Ukrainian rhythmic gymnast (b. 1989)

Irina Yevhenivna Kovalchuk (born 27 April 1989) is a retired Ukrainian rhythmic gymnast. She represented her country in international competitions.

== Career ==
Irina was part of the Ukrainian junior group that finished 5th at the European Championships in Riesa, Germany. She debuted as a senior in 2005, when she got to compete the European Championships in Moscow as a member of the group finishing 5th with 5 balls, at the World Championships in Baku as an individual she won silver in the team competition with Anna Bessonova and Natalia Godunko.

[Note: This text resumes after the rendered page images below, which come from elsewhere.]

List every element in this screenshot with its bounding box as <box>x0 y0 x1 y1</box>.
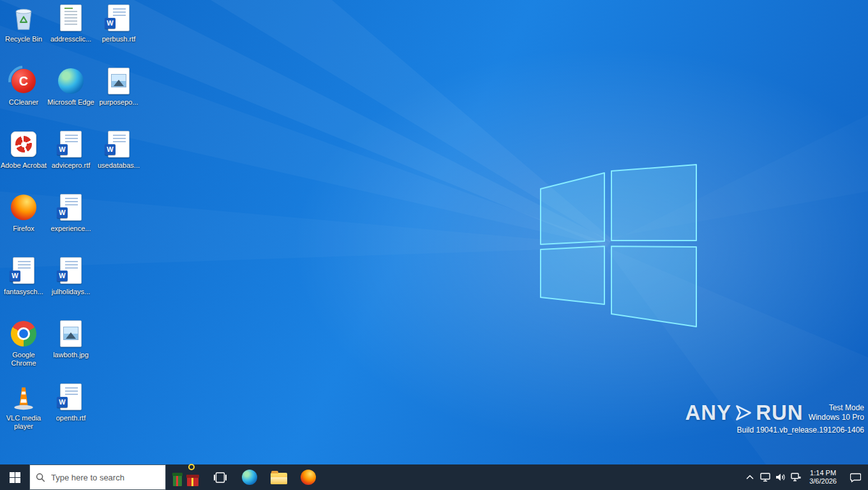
desktop-icon-microsoft-edge[interactable]: Microsoft Edge <box>47 66 94 127</box>
clock-time: 1:14 PM <box>809 469 837 477</box>
tray-display-button[interactable] <box>758 464 773 490</box>
volume-button[interactable] <box>773 464 788 490</box>
taskbar-edge-button[interactable] <box>235 464 264 490</box>
desktop-icon-label: Google Chrome <box>0 351 47 368</box>
display-icon <box>760 473 770 482</box>
desktop-icon-label: usedatabas... <box>98 161 140 170</box>
file-explorer-icon <box>271 473 287 484</box>
desktop-icon-lawboth[interactable]: lawboth.jpg <box>47 318 94 380</box>
vlc-icon <box>8 382 39 412</box>
word-document-icon <box>60 131 82 158</box>
ethernet-network-icon <box>791 473 801 482</box>
word-document-icon <box>60 194 82 221</box>
gifts-icon <box>172 469 199 486</box>
anyrun-logo-any: ANY <box>685 401 731 425</box>
taskbar-firefox-button[interactable] <box>294 464 323 490</box>
desktop-icon-label: julholidays... <box>52 288 91 296</box>
task-view-button[interactable] <box>206 464 235 490</box>
desktop-icon-label: fantasysch... <box>4 288 43 296</box>
taskbar-search[interactable] <box>29 464 166 490</box>
desktop-icon-label: Microsoft Edge <box>47 98 94 107</box>
anyrun-logo-run: RUN <box>756 401 804 425</box>
desktop: Recycle Bin CCleaner Adobe Acrobat Firef… <box>0 0 868 464</box>
chevron-up-icon <box>746 475 754 480</box>
watermark-test-mode: Test Mode <box>829 403 864 413</box>
desktop-icon-label: CCleaner <box>9 98 38 107</box>
taskbar-clock[interactable]: 1:14 PM 3/6/2026 <box>804 469 842 486</box>
desktop-icon-label: Adobe Acrobat <box>1 161 47 170</box>
desktop-icon-label: perbush.rtf <box>102 35 136 43</box>
desktop-icon-ccleaner[interactable]: CCleaner <box>0 66 47 127</box>
ccleaner-icon <box>11 69 36 93</box>
edge-icon <box>242 470 257 485</box>
desktop-icon-google-chrome[interactable]: Google Chrome <box>0 318 47 380</box>
desktop-icon-vlc[interactable]: VLC media player <box>0 382 47 443</box>
watermark-build: Build 19041.vb_release.191206-1406 <box>737 426 865 435</box>
desktop-icon-purposepo[interactable]: purposepo... <box>95 66 142 127</box>
desktop-icon-openth[interactable]: openth.rtf <box>47 382 94 443</box>
desktop-icon-label: purposepo... <box>99 98 138 107</box>
network-button[interactable] <box>788 464 804 490</box>
image-file-icon <box>60 320 82 347</box>
speaker-icon <box>775 473 786 482</box>
firefox-icon <box>301 470 316 485</box>
acrobat-icon <box>11 131 36 157</box>
desktop-icon-addressclic[interactable]: addressclic... <box>47 3 94 64</box>
clock-date: 3/6/2026 <box>809 477 837 486</box>
taskbar: 1:14 PM 3/6/2026 <box>0 464 868 490</box>
watermark-windows-edition: Windows 10 Pro <box>809 413 864 422</box>
text-document-icon <box>60 4 82 31</box>
desktop-icon-label: Firefox <box>13 225 34 233</box>
desktop-icon-label: addressclic... <box>50 35 91 43</box>
recycle-bin-icon <box>8 3 39 33</box>
desktop-icon-experience[interactable]: experience... <box>47 192 94 253</box>
desktop-icon-label: VLC media player <box>0 414 47 431</box>
desktop-icon-fantasysch[interactable]: fantasysch... <box>0 255 47 316</box>
word-document-icon <box>60 257 82 284</box>
desktop-icon-label: lawboth.jpg <box>53 351 89 359</box>
desktop-icon-label: advicepro.rtf <box>52 161 91 170</box>
search-input[interactable] <box>50 472 148 483</box>
word-document-icon <box>108 131 130 158</box>
word-document-icon <box>13 257 34 284</box>
chrome-icon <box>11 321 36 346</box>
word-document-icon <box>60 383 82 410</box>
word-document-icon <box>108 4 130 31</box>
desktop-icon-label: Recycle Bin <box>5 35 42 43</box>
task-view-icon <box>214 472 227 483</box>
desktop-icon-advicepro[interactable]: advicepro.rtf <box>47 129 94 190</box>
edge-icon <box>58 68 84 94</box>
desktop-icon-julholidays[interactable]: julholidays... <box>47 255 94 316</box>
start-button[interactable] <box>0 464 29 490</box>
desktop-icon-perbush[interactable]: perbush.rtf <box>95 3 142 64</box>
desktop-icon-usedatabas[interactable]: usedatabas... <box>95 129 142 190</box>
desktop-icon-firefox[interactable]: Firefox <box>0 192 47 253</box>
action-center-button[interactable] <box>842 464 868 490</box>
system-tray: 1:14 PM 3/6/2026 <box>742 464 868 490</box>
hidden-icons-button[interactable] <box>742 464 758 490</box>
anyrun-watermark: ANY RUN Test Mode Windows 10 Pro Build 1… <box>685 401 864 435</box>
desktop-icon-recycle-bin[interactable]: Recycle Bin <box>0 3 47 64</box>
taskbar-pinned-gifts[interactable] <box>166 464 206 490</box>
action-center-icon <box>850 473 861 482</box>
taskbar-file-explorer-button[interactable] <box>264 464 294 490</box>
windows-start-icon <box>10 472 20 483</box>
search-icon <box>36 473 45 482</box>
image-file-icon <box>108 68 130 94</box>
desktop-icon-label: openth.rtf <box>56 414 86 422</box>
anyrun-play-icon <box>734 403 753 422</box>
firefox-icon <box>11 195 36 220</box>
desktop-icon-label: experience... <box>51 225 91 233</box>
desktop-icon-adobe-acrobat[interactable]: Adobe Acrobat <box>0 129 47 190</box>
anyrun-logo: ANY RUN <box>685 401 803 425</box>
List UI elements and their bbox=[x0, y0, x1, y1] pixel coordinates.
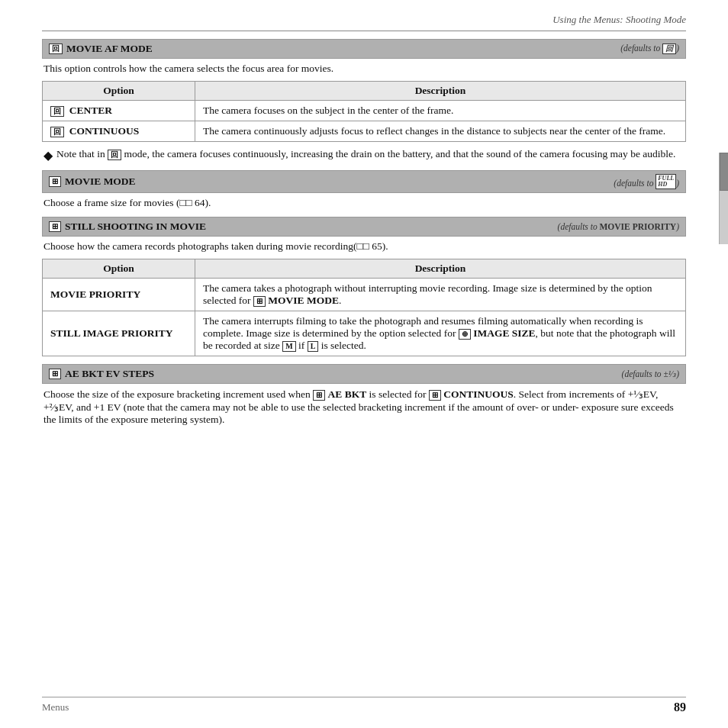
col-header-desc: Description bbox=[195, 82, 686, 101]
ae-bkt-title-area: ⊞ AE BKT EV STEPS bbox=[49, 368, 154, 380]
still-shooting-header: ⊞ STILL SHOOTING IN MOVIE (defaults to M… bbox=[42, 217, 686, 237]
image-size-icon: ⊕ bbox=[459, 329, 471, 340]
still-shooting-icon: ⊞ bbox=[49, 221, 61, 232]
still-shooting-title: STILL SHOOTING IN MOVIE bbox=[65, 221, 206, 233]
page-number: 89 bbox=[674, 701, 686, 714]
table-row: STILL IMAGE PRIORITY The camera interrup… bbox=[43, 311, 686, 356]
col-header-option: Option bbox=[43, 82, 195, 101]
note-bullet: ◆ bbox=[43, 148, 53, 163]
movie-mode-title-area: ⊞ MOVIE MODE bbox=[49, 176, 136, 188]
movie-mode-desc: Choose a frame size for movies (□□ 64). bbox=[42, 197, 686, 209]
scrollbar-track[interactable] bbox=[719, 153, 728, 244]
ae-bkt-desc: Choose the size of the exposure bracketi… bbox=[42, 388, 686, 426]
center-icon: 回 bbox=[50, 106, 64, 117]
option-movie-priority: MOVIE PRIORITY bbox=[43, 279, 195, 311]
movie-mode-default-icon: FULLHD bbox=[656, 174, 676, 189]
movie-af-note: ◆ Note that in 回 mode, the camera focuse… bbox=[42, 148, 686, 163]
movie-mode-ref-icon: ⊞ bbox=[253, 296, 266, 307]
table-row: 回 CONTINUOUS The camera continuously adj… bbox=[43, 121, 686, 142]
movie-af-icon: 回 bbox=[49, 43, 63, 54]
still-shooting-desc: Choose how the camera records photograph… bbox=[42, 240, 686, 253]
ae-bkt-title: AE BKT EV STEPS bbox=[65, 368, 154, 380]
still-image-priority-desc: The camera interrupts filming to take th… bbox=[195, 311, 686, 356]
option-still-image-priority: STILL IMAGE PRIORITY bbox=[43, 311, 195, 356]
movie-af-mode-title-area: 回 MOVIE AF MODE bbox=[49, 43, 153, 55]
movie-af-mode-title: MOVIE AF MODE bbox=[66, 43, 153, 55]
movie-af-mode-defaults: (defaults to 回) bbox=[620, 43, 679, 54]
continuous-ref-icon: ⊞ bbox=[429, 390, 441, 401]
table-row: MOVIE PRIORITY The camera takes a photog… bbox=[43, 279, 686, 311]
size-m-icon: M bbox=[282, 341, 295, 352]
movie-af-default-icon: 回 bbox=[662, 43, 676, 54]
option-center: 回 CENTER bbox=[43, 101, 195, 121]
movie-mode-icon: ⊞ bbox=[49, 176, 61, 187]
scrollbar-thumb[interactable] bbox=[720, 153, 728, 191]
movie-af-mode-section: 回 MOVIE AF MODE (defaults to 回) This opt… bbox=[42, 39, 686, 163]
col-header-desc2: Description bbox=[195, 259, 686, 279]
size-l-icon: L bbox=[308, 341, 319, 352]
note-text: Note that in 回 mode, the camera focuses … bbox=[56, 148, 675, 163]
center-desc: The camera focuses on the subject in the… bbox=[195, 101, 686, 121]
movie-priority-desc: The camera takes a photograph without in… bbox=[195, 279, 686, 311]
continuous-desc: The camera continuously adjusts focus to… bbox=[195, 121, 686, 142]
still-shooting-section: ⊞ STILL SHOOTING IN MOVIE (defaults to M… bbox=[42, 217, 686, 356]
footer-label: Menus bbox=[42, 701, 69, 714]
ae-bkt-header: ⊞ AE BKT EV STEPS (defaults to ±¹⁄₃) bbox=[42, 364, 686, 384]
note-mode-icon: 回 bbox=[108, 150, 121, 160]
continuous-icon: 回 bbox=[50, 127, 64, 137]
header-text: Using the Menus: Shooting Mode bbox=[552, 14, 686, 25]
ae-bkt-icon: ⊞ bbox=[49, 369, 61, 379]
table-row: 回 CENTER The camera focuses on the subje… bbox=[43, 101, 686, 121]
ae-bkt-section: ⊞ AE BKT EV STEPS (defaults to ±¹⁄₃) Cho… bbox=[42, 364, 686, 426]
movie-af-mode-table: Option Description 回 CENTER The camera f… bbox=[42, 81, 686, 142]
page-container: Using the Menus: Shooting Mode 回 MOVIE A… bbox=[0, 0, 728, 728]
still-shooting-defaults: (defaults to MOVIE PRIORITY) bbox=[558, 222, 679, 231]
page-header: Using the Menus: Shooting Mode bbox=[42, 14, 686, 31]
movie-af-mode-desc: This option controls how the camera sele… bbox=[42, 63, 686, 75]
col-header-option2: Option bbox=[43, 259, 195, 279]
movie-af-mode-header: 回 MOVIE AF MODE (defaults to 回) bbox=[42, 39, 686, 59]
still-shooting-table: Option Description MOVIE PRIORITY The ca… bbox=[42, 259, 686, 356]
ae-bkt-defaults: (defaults to ±¹⁄₃) bbox=[622, 369, 679, 379]
movie-mode-title: MOVIE MODE bbox=[65, 176, 136, 188]
movie-mode-defaults: (defaults to FULLHD) bbox=[614, 174, 679, 189]
ae-bkt-ref-icon: ⊞ bbox=[313, 390, 325, 401]
still-shooting-title-area: ⊞ STILL SHOOTING IN MOVIE bbox=[49, 221, 206, 233]
page-footer: Menus 89 bbox=[42, 697, 686, 714]
movie-mode-section: ⊞ MOVIE MODE (defaults to FULLHD) Choose… bbox=[42, 170, 686, 209]
option-continuous: 回 CONTINUOUS bbox=[43, 121, 195, 142]
movie-mode-header: ⊞ MOVIE MODE (defaults to FULLHD) bbox=[42, 170, 686, 193]
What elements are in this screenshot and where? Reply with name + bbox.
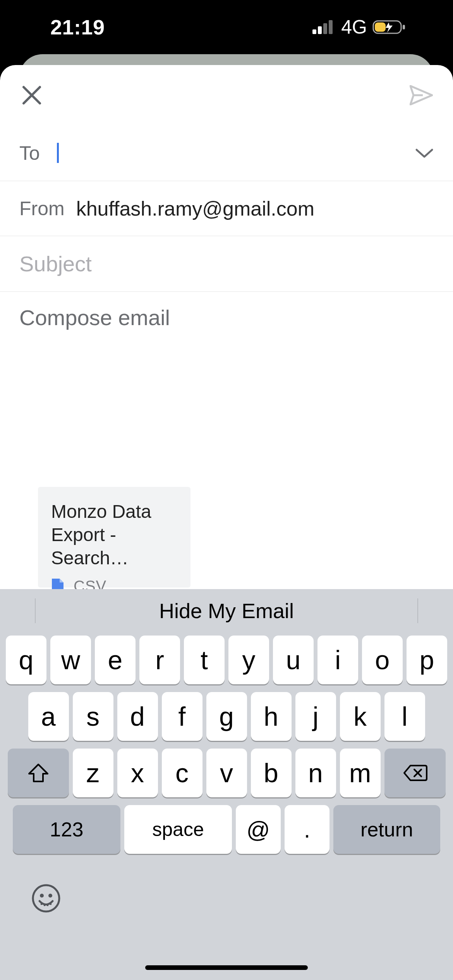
key-k[interactable]: k: [340, 692, 381, 741]
cellular-signal-icon: [312, 20, 335, 34]
attachment-chip[interactable]: Monzo Data Export - Search… CSV: [38, 487, 190, 588]
clock: 21:19: [50, 15, 105, 39]
keyboard-row-4: 123 space @ . return: [3, 805, 450, 854]
to-field-row[interactable]: To: [0, 125, 453, 181]
text-caret: [57, 143, 59, 163]
subject-input[interactable]: Subject: [19, 251, 92, 276]
keyboard-row-2: a s d f g h j k l: [3, 692, 450, 741]
to-label: To: [19, 142, 40, 164]
from-label: From: [19, 197, 65, 220]
svg-rect-2: [323, 23, 327, 34]
key-l[interactable]: l: [384, 692, 425, 741]
close-button[interactable]: [19, 83, 44, 108]
keyboard-row-1: q w e r t y u i o p: [3, 636, 450, 684]
body-input[interactable]: Compose email: [19, 305, 170, 330]
key-f[interactable]: f: [162, 692, 202, 741]
body-area[interactable]: Compose email: [0, 292, 453, 343]
from-email: khuffash.ramy@gmail.com: [76, 197, 314, 220]
suggestion-separator: [35, 598, 36, 623]
from-field-row[interactable]: From khuffash.ramy@gmail.com: [0, 181, 453, 236]
key-m[interactable]: m: [340, 749, 381, 797]
key-h[interactable]: h: [251, 692, 292, 741]
svg-rect-3: [329, 20, 333, 34]
home-indicator[interactable]: [145, 965, 308, 970]
key-w[interactable]: w: [50, 636, 91, 684]
send-icon: [410, 85, 433, 105]
key-e[interactable]: e: [95, 636, 136, 684]
keyboard-row-3: z x c v b n m: [3, 749, 450, 797]
key-dot[interactable]: .: [285, 805, 329, 854]
key-space[interactable]: space: [124, 805, 232, 854]
svg-rect-6: [403, 25, 405, 29]
key-s[interactable]: s: [73, 692, 113, 741]
key-b[interactable]: b: [251, 749, 292, 797]
keyboard-bottom-row: [0, 862, 453, 935]
key-o[interactable]: o: [362, 636, 403, 684]
svg-rect-1: [318, 26, 322, 34]
key-123[interactable]: 123: [13, 805, 120, 854]
key-shift[interactable]: [8, 749, 69, 797]
close-icon: [22, 86, 41, 105]
key-r[interactable]: r: [139, 636, 180, 684]
key-return[interactable]: return: [333, 805, 440, 854]
key-y[interactable]: y: [228, 636, 269, 684]
shift-icon: [27, 763, 49, 783]
send-button[interactable]: [409, 83, 434, 108]
suggestion-hide-my-email[interactable]: Hide My Email: [159, 599, 294, 623]
key-j[interactable]: j: [295, 692, 336, 741]
key-u[interactable]: u: [273, 636, 314, 684]
to-input[interactable]: [57, 143, 434, 164]
key-v[interactable]: v: [206, 749, 247, 797]
svg-rect-5: [375, 22, 386, 32]
svg-point-8: [33, 885, 59, 911]
key-t[interactable]: t: [184, 636, 225, 684]
suggestion-separator: [417, 598, 418, 623]
status-indicators: 4G: [312, 16, 407, 38]
network-type: 4G: [341, 16, 367, 38]
emoji-button[interactable]: [31, 883, 61, 913]
key-backspace[interactable]: [384, 749, 446, 797]
battery-charging-icon: [372, 19, 407, 35]
chevron-down-icon: [415, 147, 434, 159]
svg-point-10: [48, 894, 52, 898]
backspace-icon: [403, 764, 427, 782]
key-c[interactable]: c: [162, 749, 202, 797]
key-at[interactable]: @: [236, 805, 281, 854]
attachment-filename: Monzo Data Export - Search…: [51, 500, 177, 570]
compose-sheet: To From khuffash.ramy@gmail.com Subject …: [0, 65, 453, 980]
key-z[interactable]: z: [73, 749, 113, 797]
key-q[interactable]: q: [6, 636, 46, 684]
key-n[interactable]: n: [295, 749, 336, 797]
status-bar: 21:19 4G: [0, 0, 453, 54]
expand-recipients-button[interactable]: [415, 147, 434, 159]
key-p[interactable]: p: [407, 636, 447, 684]
emoji-icon: [31, 883, 61, 913]
svg-point-9: [40, 894, 44, 898]
subject-field-row[interactable]: Subject: [0, 236, 453, 292]
key-x[interactable]: x: [117, 749, 158, 797]
key-a[interactable]: a: [28, 692, 69, 741]
svg-rect-0: [312, 29, 316, 34]
key-i[interactable]: i: [317, 636, 358, 684]
key-d[interactable]: d: [117, 692, 158, 741]
compose-header: [0, 65, 453, 125]
keyboard-suggestion-bar: Hide My Email: [0, 589, 453, 632]
key-g[interactable]: g: [206, 692, 247, 741]
keyboard: Hide My Email q w e r t y u i o p a s d …: [0, 589, 453, 980]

In 2006 she was again included into the national group for the European Championships where, along Valentyna Golovina, Polina Kondaurova, Viera Perederiy, Olga Skutarnova and Victoria Zubchenko, took 9th place overall and 8th with 3 hoops & 4 clubs. The same year she topped the All-Around and was 2nd in teams at the Gymnasiada in Athens.

In August 2007 she competed in the Universiade in Bangkok, along Nadya Vasina, Vita Zubchenko, Polina Kondaurova, Inga Kozhokhina and Olha Skuradova, winning silver in the All-Around and gold with 5 ropes, after that she was awarded the state award "For work and achievement". A month later she was selected for the World Championships in Patras, there Irina took 19th place in the All-Around thus earning a spot for Ukraine at the 2008 Olympic Games.

Her last competition was the 2009 Summer Universiade in Belgrade, along Viera Perederiy, Olena Dmytrash, Oksana Petulko, Olga Tsolga and Vita Zubchenko, won bronze in the All-Around and with hoops as well as silver with 3 ribbons & 2 ropes.